Scan the listing beneath this sentence. Report each line with the word "você".
◇ ◇ ◇
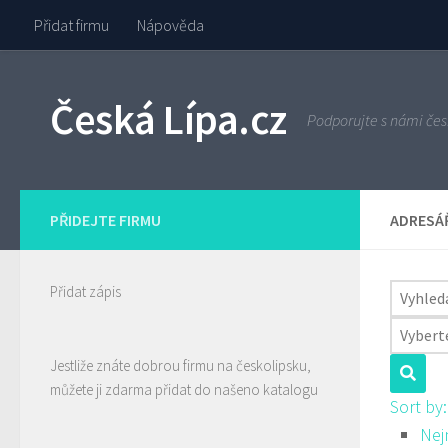
Přidat firmu
Nápověda
Skip to content
Česká Lípa.cz
Podporujte s námi čes
PŘIDEJTE FIRMU
ADRESÁŘ
Přidat zápis
Jestliže znáte dobrou firmu na českolipsku,
můžete ji zdarma přidat do našeno katalogu
Sort by
Nej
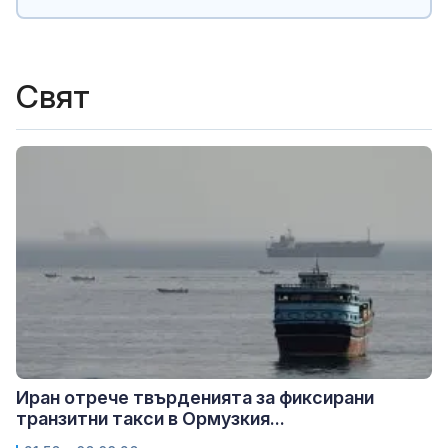
Свят
Иран отрече твърденията за фиксирани
транзитни такси в Ормузкия...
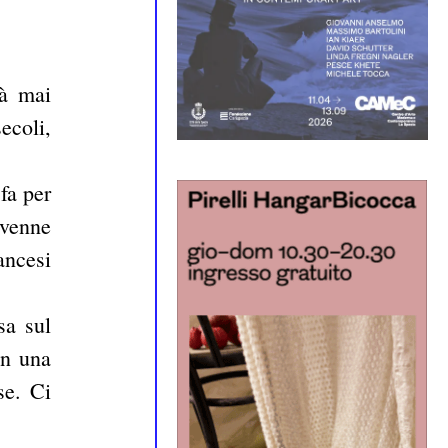
tà mai
ecoli,
fa per
 venne
ancesi
sa sul
in una
se. Ci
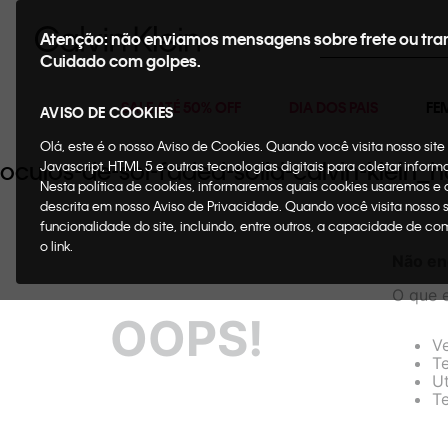
Buscar
Atenção: não enviamos mensagens sobre frete ou tra
Cuidado com golpes.
SALE ATÉ 50% OFF
DIA DOS PAIS
FE
AVISO DE COOKIES
Olá, este é o nosso Aviso de Cookies. Quando você visita nosso si
oculos-de-sol-faded-solid-calvin-klei
Javascript, HTML 5 e outras tecnologias digitais para coletar infor
Nesta política de cookies, informaremos quais cookies usaremos e
descrita em nosso Aviso de Privacidade. Quando você visita nosso 
funcionalidade do site, incluindo, entre outros, a capacidade de c
o link.
Não en
O que 
OOPS!
Ve
Te
Ut
Te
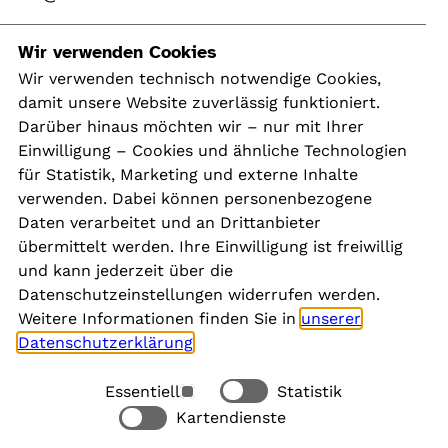
Navigation
Wir verwenden Cookies
Wir verwenden technisch notwendige Cookies,
damit unsere Website zuverlässig funktioniert.
Kontakt
Darüber hinaus möchten wir – nur mit Ihrer
Presse
Einwilligung – Cookies und ähnliche Technologien
Aktuelles
für Statistik, Marketing und externe Inhalte
Karriere
verwenden. Dabei können personenbezogene
Newsletter
Daten verarbeitet und an Drittanbieter
übermittelt werden. Ihre Einwilligung ist freiwillig
und kann jederzeit über die
Social Media
Datenschutzeinstellungen widerrufen werden.
Weitere Informationen finden Sie in
unserer
Datenschutzerklärung
.
Essentiell
Statistik
Rechtliches
Kartendienste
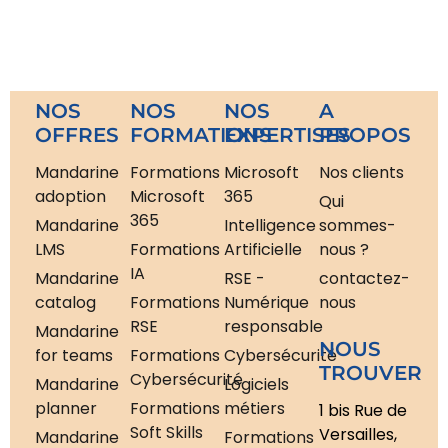
NOS
NOS
NOS
A
OFFRES
FORMATIONS
EXPERTISES
PROPOS
Mandarine
Formations
Microsoft
Nos clients
adoption
Microsoft
365
Qui
365
Mandarine
Intelligence
sommes-
LMS
Formations
Artificielle
nous ?
IA
Mandarine
RSE -
contactez-
catalog
Formations
Numérique
nous
RSE
responsable
Mandarine
NOUS
for teams
Formations
Cybersécurité
TROUVER
Cybersécurité
Mandarine
Logiciels
planner
Formations
métiers
1 bis Rue de
Soft Skills
Versailles,
Mandarine
Formations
◇ ◇ ◇
Expected answer:
Olá, este é o nosso Aviso de Cookies. Quando você visita nosso si
descrita em nosso Aviso de Privacidade. Quando você visita nosso 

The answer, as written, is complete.